Nandos oven bake their artificially growth accelerated chicken first. They then hold it pre-cooked until it's ordered, at which time it goes on the grill and is flame grilled for a minute or two whilst being doused in an oil based basting sauce. Into the bag it goes and handed over to the customer at a healthy profit. Nandos used to just grill cook their chicken a while back but they changed the technique to using an oven to pre-cook.

KFC roll the hormone riddled bird bits in the colonels special sawdust and deep pressure fry their chicken in a 'broaster'. Under pressure it cooks quicker and absorbs more grease giving the impression of being juicier and hopefully taking your mind off the impending heart attack by decoying you with the grease rolling down your chin and onto your shirt or pants.

Mochacos I'm not too sure about.

----------

Citizen X (17-Apr-13), Dave A (18-Jun-10), daveob (15-Jun-10), roryf (22-Apr-13), wynn (17-Jun-10)

----------


## daveob

Thanks AndyD

Any other fast foods you would like to rip the arse out of while you're at it ?

I now have to cook one night extra per week.  You want to try Perfect Pizza, the Fish & Chip shop, Woolies Lasagne and their pies / sausage rolls and garlic bread next please ?

I really do need to lose some weight.

 :Smile:

----------

Dave A (18-Jun-10), wynn (17-Jun-10)

----------


## AndyD

> Thanks AndyD
> 
> Any other fast foods you would like to rip the arse out of while you're at it ?
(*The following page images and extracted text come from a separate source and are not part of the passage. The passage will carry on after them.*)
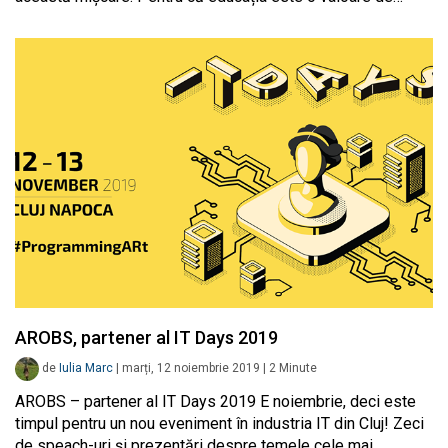
AROBS, partener al IT Days 2019
de
Iulia Marc
|
marți, 12 noiembrie 2019
|
2
Minute
AROBS – partener al IT Days 2019 E noiembrie, deci este
timpul pentru un nou eveniment în industria IT din Cluj! Zeci
de speach-uri și prezentări despre temele cele mai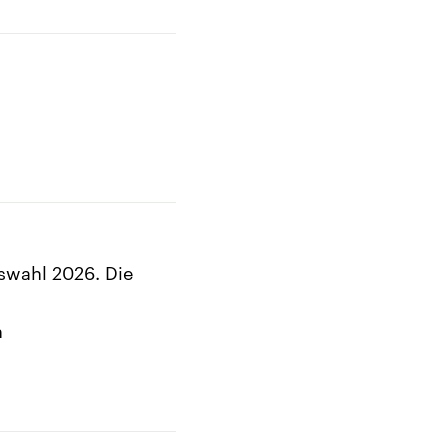
swahl 2026. Die
n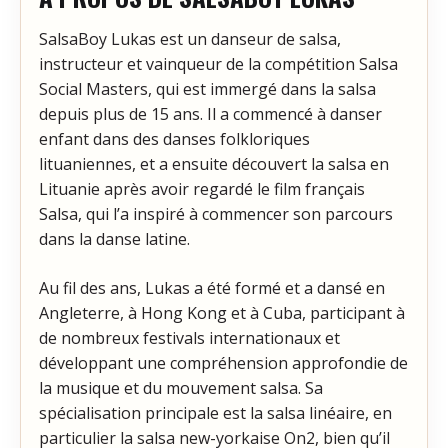
SalsaBoy Lukas est un danseur de salsa,
instructeur et vainqueur de la compétition Salsa
Social Masters, qui est immergé dans la salsa
depuis plus de 15 ans. Il a commencé à danser
enfant dans des danses folkloriques
lituaniennes, et a ensuite découvert la salsa en
Lituanie après avoir regardé le film français
Salsa, qui l’a inspiré à commencer son parcours
dans la danse latine.
Au fil des ans, Lukas a été formé et a dansé en
Angleterre, à Hong Kong et à Cuba, participant à
de nombreux festivals internationaux et
développant une compréhension approfondie de
la musique et du mouvement salsa. Sa
spécialisation principale est la salsa linéaire, en
particulier la salsa new-yorkaise On2, bien qu’il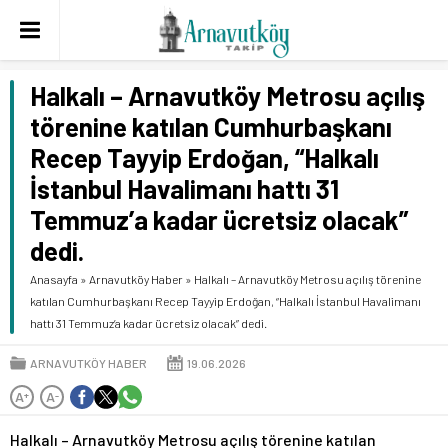
Halkalı – Arnavutköy Metrosu açılış
törenine katılan Cumhurbaşkanı
Recep Tayyip Erdoğan, “Halkalı
İstanbul Havalimanı hattı 31
Temmuz’a kadar ücretsiz olacak”
dedi.
Anasayfa
»
Arnavutköy Haber
»
Halkalı – Arnavutköy Metrosu açılış törenine
katılan Cumhurbaşkanı Recep Tayyip Erdoğan, “Halkalı İstanbul Havalimanı
hattı 31 Temmuz’a kadar ücretsiz olacak” dedi.
ARNAVUTKÖY HABER
19.06.2026
A
A
+
-
Halkalı – Arnavutköy Metrosu açılış törenine katılan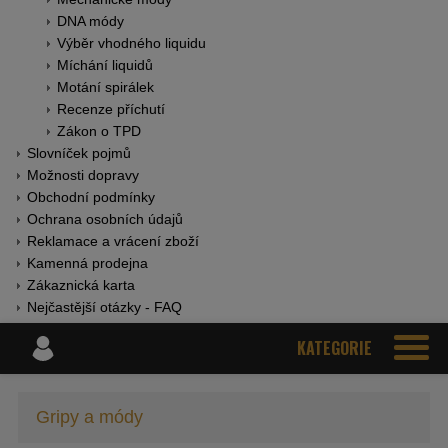
DNA módy
Výběr vhodného liquidu
Míchání liquidů
Motání spirálek
Recenze příchutí
Zákon o TPD
Slovníček pojmů
Možnosti dopravy
Obchodní podmínky
Ochrana osobních údajů
Reklamace a vrácení zboží
Kamenná prodejna
Zákaznická karta
Nejčastější otázky - FAQ
KATEGORIE
Gripy a módy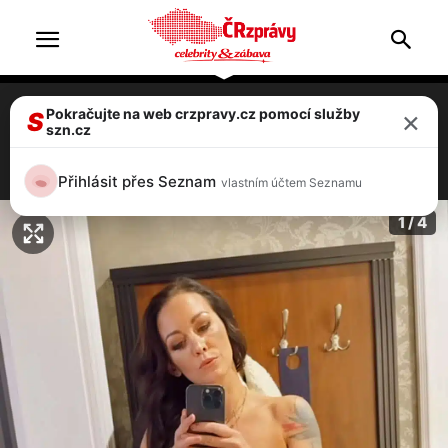
×
Pokračujte na web crzpravy.cz pomocí služby
Hanychová a Dopita: pravdu o rozchodu
S
szn.cz
prozradila tato fotka!
4 / 4
Přihlásit přes Seznam
vlastním účtem Seznamu
1 / 4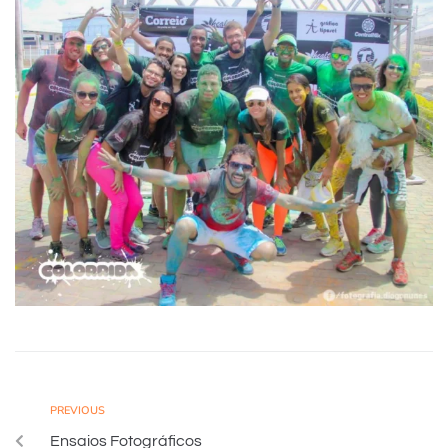
PREVIOUS
Ensaios Fotográficos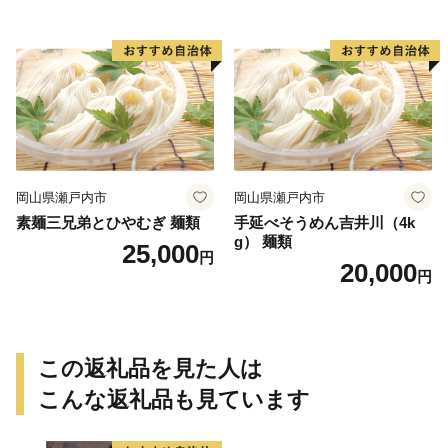
岡山県瀬戸内市
岡山県瀬戸内市
素麺三兄弟とひやむぎ 麺類
手延べそうめん吉井川（4k
g） 麺類
25,000
円
20,000
円
この返礼品を見た人は
こんな返礼品も見ています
You should have seen the first draft of that post....what you got to read was the watered down result of several minutes of re-editing to make it family/work friendly  :Smile:  .

----------

Debbiedle (18-Jun-10)

----------


## adrianh

So AndyD, shall I take it you prefer MacDonalds :-)

----------

Dave A (18-Jun-10), wynn (17-Jun-10)

----------


## Chrisjan B

> You should have seen the first draft of that post....what you got to read was the watered down result of several minutes of re-editing to make it family/work friendly  .
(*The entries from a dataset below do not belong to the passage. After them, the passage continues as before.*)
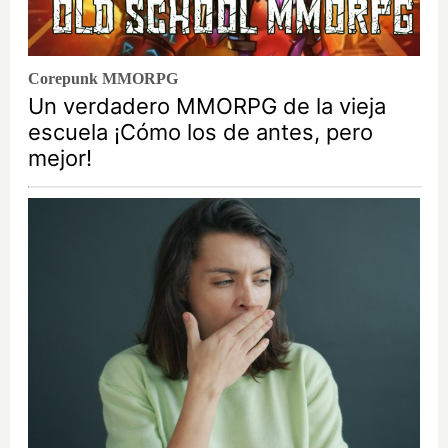
Corepunk MMORPG
Un verdadero MMORPG de la vieja
escuela ¡Cómo los de antes, pero
mejor!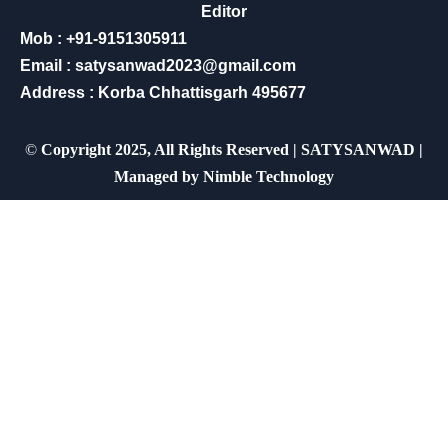
Editor
Mob : +91-9151305911
Email : satysanwad2023@gmail.com
Address : Korba Chhattisgarh 495677
©
Copyright 2025, All Rights Reserved | SATYSANWAD |
Managed by
Nimble Technology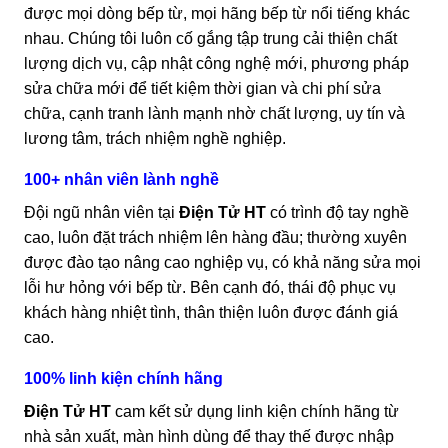
được mọi dòng bếp từ, mọi hãng bếp từ nổi tiếng khác
nhau. Chúng tôi luôn cố gắng tập trung cải thiện chất
lượng dịch vụ, cập nhật công nghệ mới, phương pháp
sửa chữa mới để tiết kiệm thời gian và chi phí sửa
chữa, cạnh tranh lành mạnh nhờ chất lượng, uy tín và
lương tâm, trách nhiệm nghề nghiệp.
100+ nhân viên lành nghề
Đội ngũ nhân viên tại
Điện Tử HT
có trình độ tay nghề
cao, luôn đặt trách nhiệm lên hàng đầu; thường xuyên
được đào tạo nâng cao nghiệp vụ, có khả năng sửa mọi
lỗi hư hỏng với bếp từ. Bên cạnh đó, thái độ phục vụ
khách hàng nhiệt tình, thân thiện luôn được đánh giá
cao.
100% linh kiện chính hãng
Điện Tử HT
cam kết sử dụng linh kiện chính hãng từ
nhà sản xuất, màn hình dùng để thay thế được nhập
Give us the original version!

----------


## Dave A

:Rofl: 

Aah - It's lunchtime. Where should I get my cholesterol dose today?  :Hmmm:

----------


## Hermes14

> So AndyD, shall I take it you prefer MacDonalds :-)


A couple of years ago there was an article of Carte Blanche where where they were investigating  fast food shops regarding health issues.
In Macdonalds Krugersdorp the chef was caught on camera urinating on a hamburger before serving it to a customer.
Unfortunately the customer had already eaten the hamburger before they retrieved the footage.
You are more than welcome to eat Macdonalds if you want to.

----------


## Simimano

> A couple of years ago there was an article of Carte Blanche where where they were investigating  fast food shops regarding health issues.
> In Macdonalds Krugersdorp the chef was caught on camera urinating on a hamburger before serving it to a customer.
> Unfortunately the customer had already eaten the hamburger before they retrieved the footage.
> You are more than welcome to eat Macdonalds if you want to.


That is so disgusting! Who even does such a thing..I am really starting to lose faith in humanity.

----------


## Hermes14

> That is so disgusting! Who even does such a thing..I am really starting to lose faith in humanity.


Apparently the customer & the person serving him had an argument & because of that the chef urinated on his hamburger.
Since that day, when ever I see a Macdonald sign  it reminds me of that incident.

----------


## wynn

> Apparently the customer & the person serving him had an argument & because of that the chef urinated on his hamburger.
> Since that day, when ever I see a Macdonald sign  it reminds me of that incident.


You mean the two streams of urine emenating from the middle of the M?

----------


## Simimano

Where do I go now if I want a McFlurry.. :Yikes:

----------